##### INPUT MATERIAL

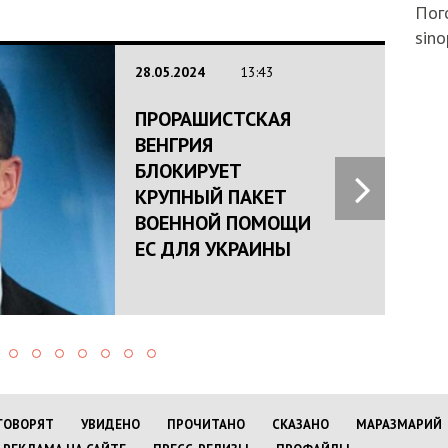
Пого
sino
28.05.2024
13:43
ПРОРАШИСТСКАЯ
ВЕНГРИЯ
БЛОКИРУЕТ
КРУПНЫЙ ПАКЕТ
ВОЕННОЙ ПОМОЩИ
ЕС ДЛЯ УКРАИНЫ
ГОВОРЯТ
УВИДЕНО
ПРОЧИТАНО
СКАЗАНО
МАРАЗМАРИЙ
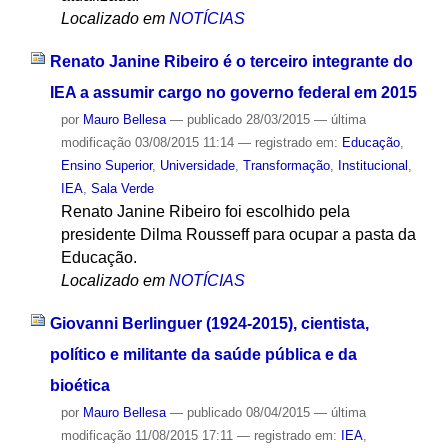
Localizado em
NOTÍCIAS
Renato Janine Ribeiro é o terceiro integrante do
IEA a assumir cargo no governo federal em 2015
por
Mauro Bellesa
—
publicado
28/03/2015
—
última
modificação
03/08/2015 11:14
— registrado em:
Educação
,
Ensino Superior
,
Universidade
,
Transformação
,
Institucional
,
IEA
,
Sala Verde
Renato Janine Ribeiro foi escolhido pela
presidente Dilma Rousseff para ocupar a pasta da
Educação.
Localizado em
NOTÍCIAS
Giovanni Berlinguer (1924-2015), cientista,
político e militante da saúde pública e da
bioética
por
Mauro Bellesa
—
publicado
08/04/2015
—
última
modificação
11/08/2015 17:11
— registrado em:
IEA
,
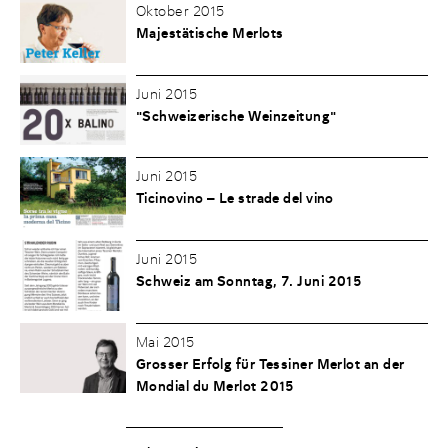
Oktober 2015
Majestätische Merlots
Juni 2015
"Schweizerische Weinzeitung"
Juni 2015
Ticinovino – Le strade del vino
Juni 2015
Schweiz am Sonntag, 7. Juni 2015
Mai 2015
Grosser Erfolg für Tessiner Merlot an der
Mondial du Merlot 2015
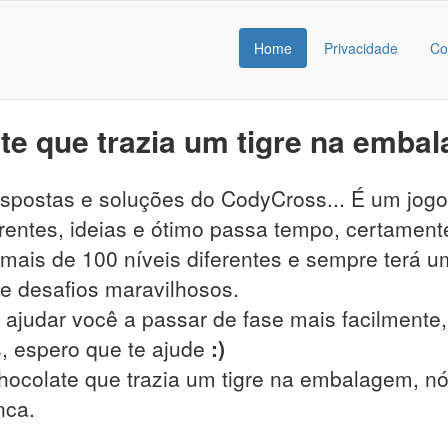
Home
Privacidade
Co
e que trazia um tigre na emba
respostas e soluções do CodyCross... É um jog
entes, ideias e ótimo passa tempo, certamente
ais de 100 níveis diferentes e sempre terá um
s e desafios maravilhosos.
 ajudar você a passar de fase mais facilmente, 
, espero que te ajude
:)
hocolate que trazia um tigre na embalagem, nós
nca.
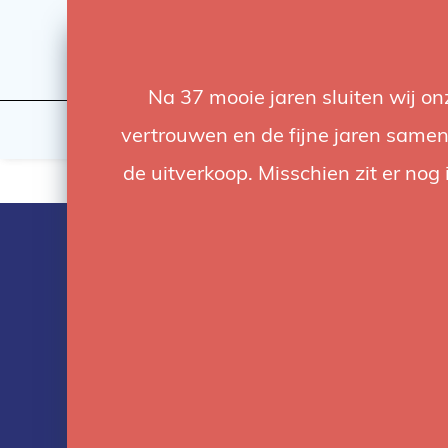
Na 37 mooie jaren sluiten wij o
Licht
Studio
vertrouwen en de fijne jaren samen.
de uitverkoop. Misschien zit er nog 
Producten ge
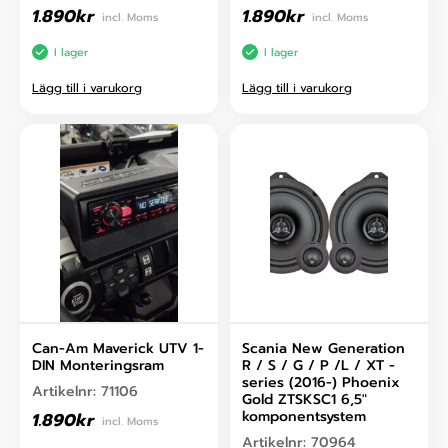
1.890
kr
1.890
kr
incl. Moms
incl. Moms
I lager
I lager
Lägg till i varukorg
Lägg till i varukorg
Can-Am Maverick UTV 1-
Scania New Generation
DIN Monteringsram
R / S / G / P /L / XT -
series (2016-) Phoenix
Artikelnr:
71106
Gold ZTSKSC1 6,5″
komponentsystem
1.890
kr
incl. Moms
Artikelnr:
70964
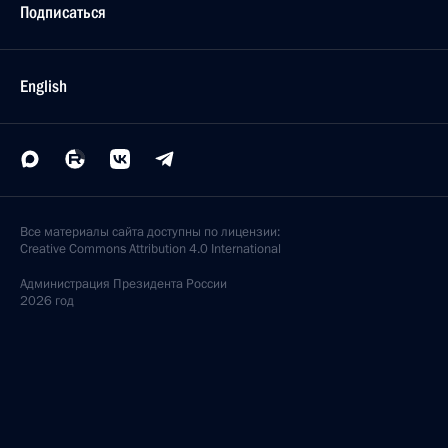
Подписаться
English
Все материалы сайта доступны по лицензии:
Creative Commons Attribution 4.0 International
Администрация
Президента России
2026 год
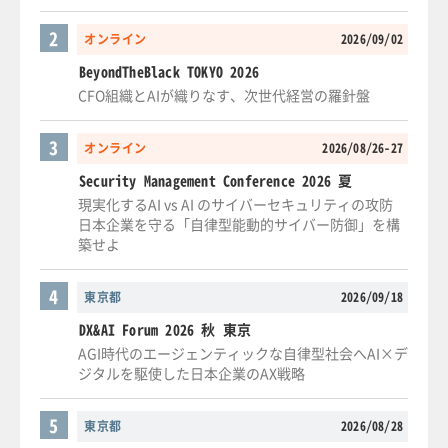
2
オンライン
2026/09/02
BeyondTheBlack TOKYO 2026
CFO組織とAIが織りなす、次世代経営の羅針盤
3
オンライン
2026/08/26-27
Security Management Conference 2026 夏
現実化するAI vs AI のサイバーセキュリティの攻防
日本企業を守る「自律型能動的サイバー防御」を構
築せよ
4
東京都
2026/09/18
DX&AI Forum 2026 秋 東京
AGI時代のエージェンティックな自律型社会へAI×デ
ジタルを駆使した日本企業のAX戦略
5
東京都
2026/08/28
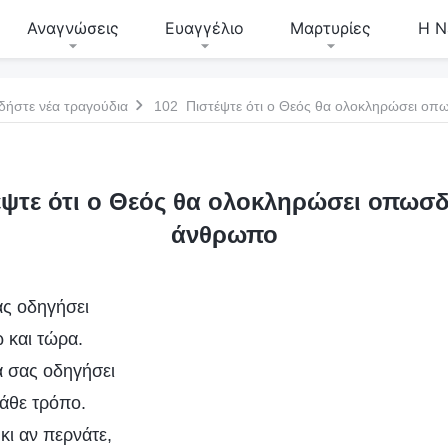
Αναγνώσεις
Ευαγγέλιο
Μαρτυρίες
Η Ν
δήστε νέα τραγούδια
102 Πιστέψτε ότι ο Θεός θα ολοκληρώσει ο
έψτε ότι ο Θεός θα ολοκληρώσει οπωσδ
άνθρωπο
ας οδηγήσει
 και τώρα.
να σας οδηγήσει
κάθε τρόπο.
κι αν περνάτε,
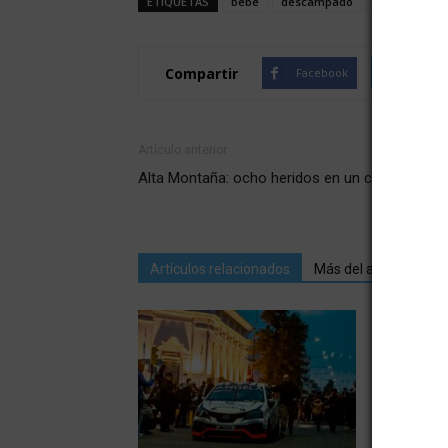
ETIQUETAS
bebe
descampado
Guaymallén
Compartir
Facebook
Twitte
Artículo anterior
Alta Montaña: ocho heridos en un choque front
Artículos relacionados
Más del autor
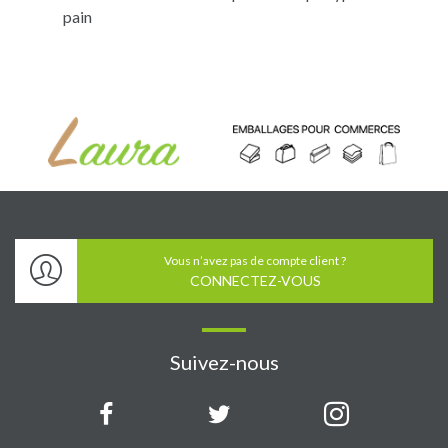
pain
Vous n’avez pas de compte client ?
CONNECTEZ-VOUS
Suivez-nous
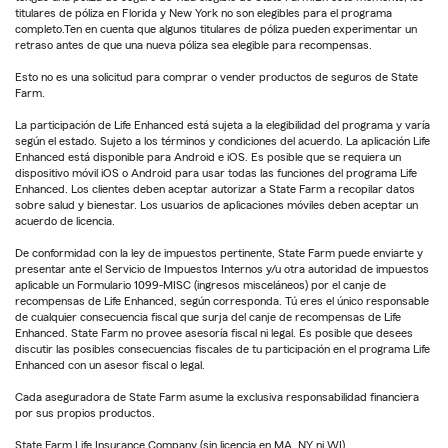
titulares de póliza en Florida y New York no son elegibles para el programa
completo.Ten en cuenta que algunos titulares de póliza pueden experimentar un
retraso antes de que una nueva póliza sea elegible para recompensas.
Esto no es una solicitud para comprar o vender productos de seguros de State
Farm.
La participación de Life Enhanced está sujeta a la elegibilidad del programa y varía
según el estado. Sujeto a los términos y condiciones del acuerdo. La aplicación Life
Enhanced está disponible para Android e iOS. Es posible que se requiera un
dispositivo móvil iOS o Android para usar todas las funciones del programa Life
Enhanced. Los clientes deben aceptar autorizar a State Farm a recopilar datos
sobre salud y bienestar. Los usuarios de aplicaciones móviles deben aceptar un
acuerdo de licencia.
De conformidad con la ley de impuestos pertinente, State Farm puede enviarte y
presentar ante el Servicio de Impuestos Internos y/u otra autoridad de impuestos
aplicable un Formulario 1099-MISC (ingresos misceláneos) por el canje de
recompensas de Life Enhanced, según corresponda. Tú eres el único responsable
de cualquier consecuencia fiscal que surja del canje de recompensas de Life
Enhanced. State Farm no provee asesoría fiscal ni legal. Es posible que desees
discutir las posibles consecuencias fiscales de tu participación en el programa Life
Enhanced con un asesor fiscal o legal.
Cada aseguradora de State Farm asume la exclusiva responsabilidad financiera
por sus propios productos.
State Farm Life Insurance Company (sin licencia en MA, NY ni WI)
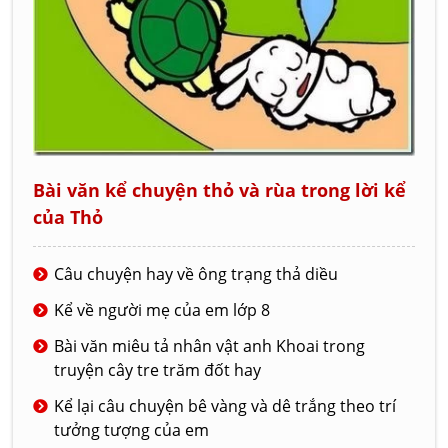
Bài văn kể chuyện thỏ và rùa trong lời kể
của Thỏ
Câu chuyện hay về ông trạng thả diều
Kể về người mẹ của em lớp 8
Bài văn miêu tả nhân vật anh Khoai trong
truyện cây tre trăm đốt hay
Kể lại câu chuyện bê vàng và dê trắng theo trí
tưởng tượng của em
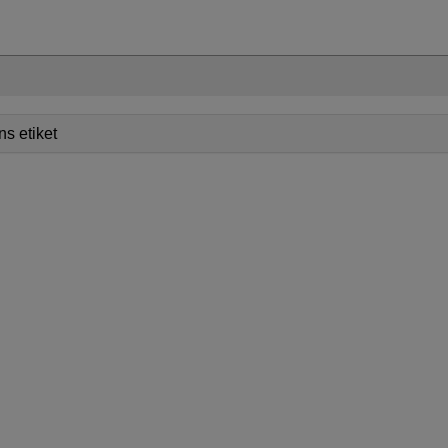
s etiket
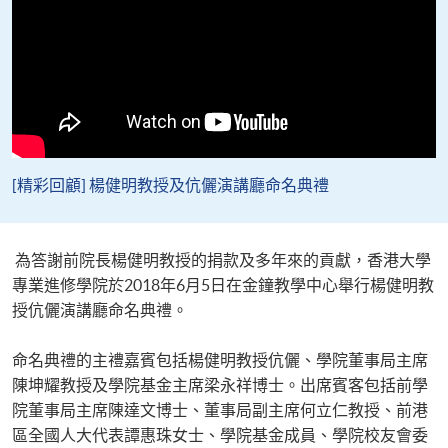
[精彩回顧] 楊健明教授及伉儷演講廳命名典禮
為答謝前院長楊健明教授的捐款及多年來的貢獻，香港大學
專業進修學院於2018年6月5日在金鐘教學中心舉行楊健明教
授伉儷演講廳命名典禮。
命名典禮的主禮嘉賓包括楊健明教授伉儷、學院董事局主席
陳坤耀教授及學院基金主席梁永祥博士。出席賓客包括前學
院董事局主席陳達文博士、董事局副主席何立仁教授、前港
區全國人大代表譚惠珠女士、學院基金成員、學院校友會委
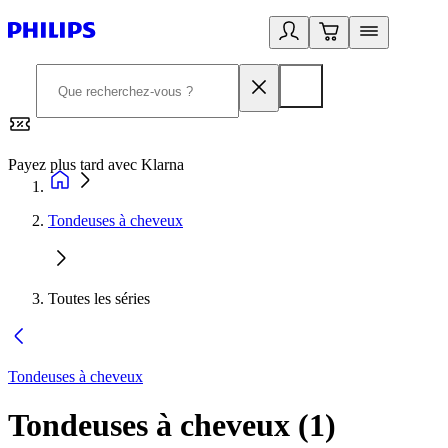
Payez plus tard avec Klarna
2
Tondeuses à cheveux
Toutes les séries
Tondeuses à cheveux
Tondeuses à cheveux
(
1
)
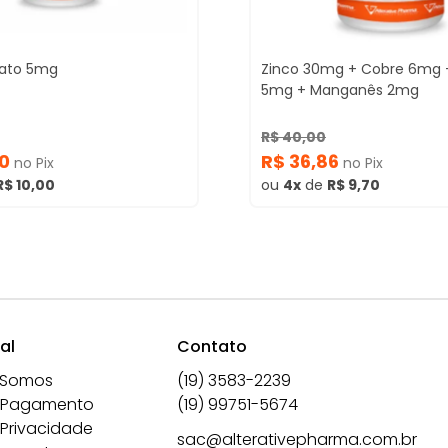
lato 5mg
Zinco 30mg + Cobre 6mg 
5mg + Manganês 2mg
R$ 40,00
50
R$ 36,86
no Pix
no Pix
R$ 10,00
ou
4x
de
R$ 9,70
al
Contato
 Somos
(19) 3583-2239
 Pagamento
(19) 99751-5674
 Privacidade
sac@alterativepharma.com.br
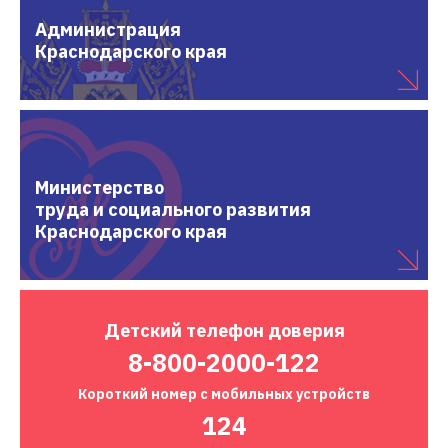
Администрация
Краснодарского края
Министерство
труда и социального развития
Краснодарского края
Детский
телефон доверия
8-800-2000-122
Короткий номер
с мобильных устройств
124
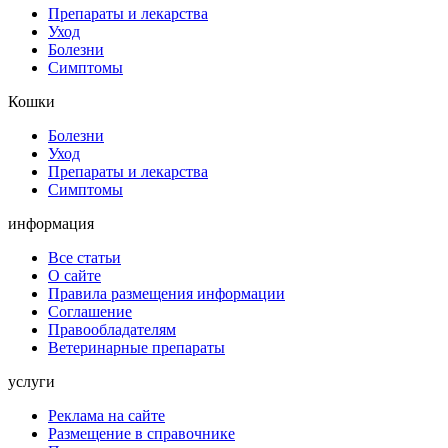
Препараты и лекарства
Уход
Болезни
Симптомы
Кошки
Болезни
Уход
Препараты и лекарства
Симптомы
информация
Все статьи
О сайте
Правила размещения информации
Соглашение
Правообладателям
Ветеринарные препараты
услуги
Реклама на сайте
Размещение в справочнике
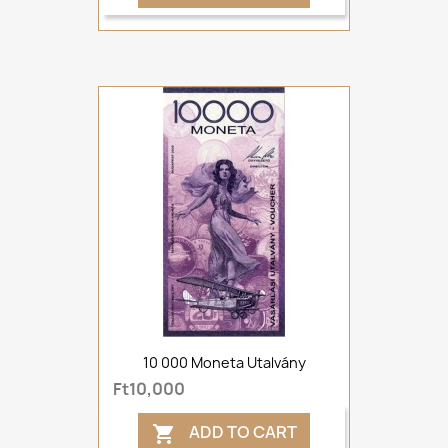
10 000 Moneta Utalvány
Ft10,000
ADD TO CART

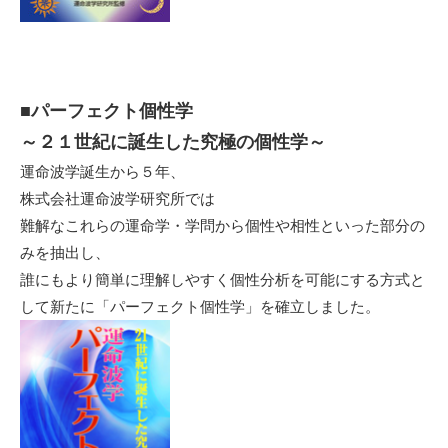
■
パーフェクト個性学
～２１世紀に誕生した究極の
個性学
～
運命波学誕生から５年、
株式会社運命波学研究所では
難解なこれらの運命学・学問から個性や相性といった部分の
みを抽出し、
誰にもより簡単に理解しやすく個性分析を可能にする方式と
して新たに「パーフェクト個性学」を確立しました。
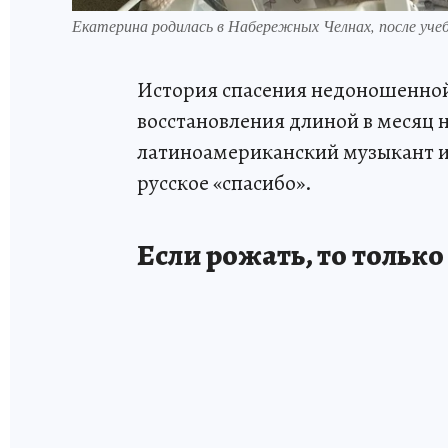
Екатерина родилась в Набережных Челнах, после уче
История спасения недоношенной
восстановления длиной в месяц 
латиноамериканский музыкант из
русское «спасибо».
Если рожать, то только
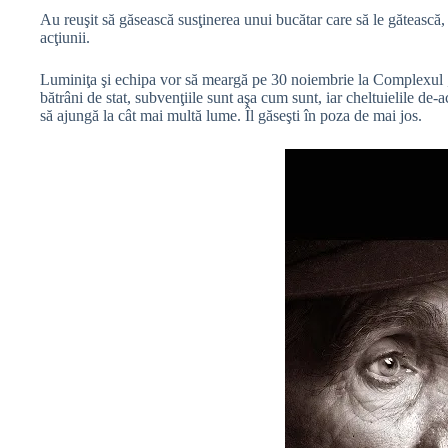
Au reuşit să găsească susţinerea unui bucătar care să le gătească, 
acţiunii.
Luminiţa şi echipa vor să meargă pe 30 noiembrie la Complexul „Fl
bătrâni de stat, subvenţiile sunt aşa cum sunt, iar cheltuielile de
să ajungă la cât mai multă lume. Îl găseşti în poza de mai jos.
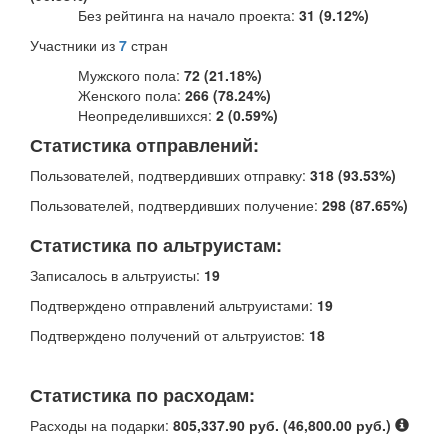
Без рейтинга на начало проекта:
31 (9.12%)
Участники из
7
стран
Мужского пола:
72 (21.18%)
Женского пола:
266 (78.24%)
Неопределившихся:
2 (0.59%)
Статистика отправлений:
Пользователей, подтвердивших отправку:
318 (93.53%)
Пользователей, подтвердивших получение:
298 (87.65%)
Статистика по альтруистам:
Записалось в альтруисты:
19
Подтверждено отправлений альтруистами:
19
Подтверждено получений от альтруистов:
18
Статистика по расходам:
Расходы на подарки:
805,337.90 руб. (46,800.00 руб.)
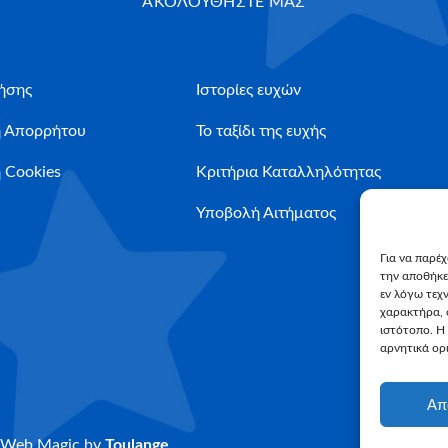
ΑΚΟΛΟΥΘΗΣΤΕ ΜΑΣ
ήσης
Ιστορίες ευχών
ή Απορρήτου
Το ταξίδι της ευχής
 Cookies
Κριτήρια Καταλληλότητας
Υποβολή Αιτήματος
Για να παρέ
την αποθήκε
εν λόγω τεχ
χαρακτήρα, 
ιστότοπο. Η
αρνητικά ορι
Απ
Web Magic by
Toulange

##########

→ REQUIRED WORK
Out of the records above, pull the lines that include the word "подтвердивших".

→ SOLUTION TO THE EXERCISE
Пользователей, подтвердивших отправку:
Пользователей, подтвердивших получение:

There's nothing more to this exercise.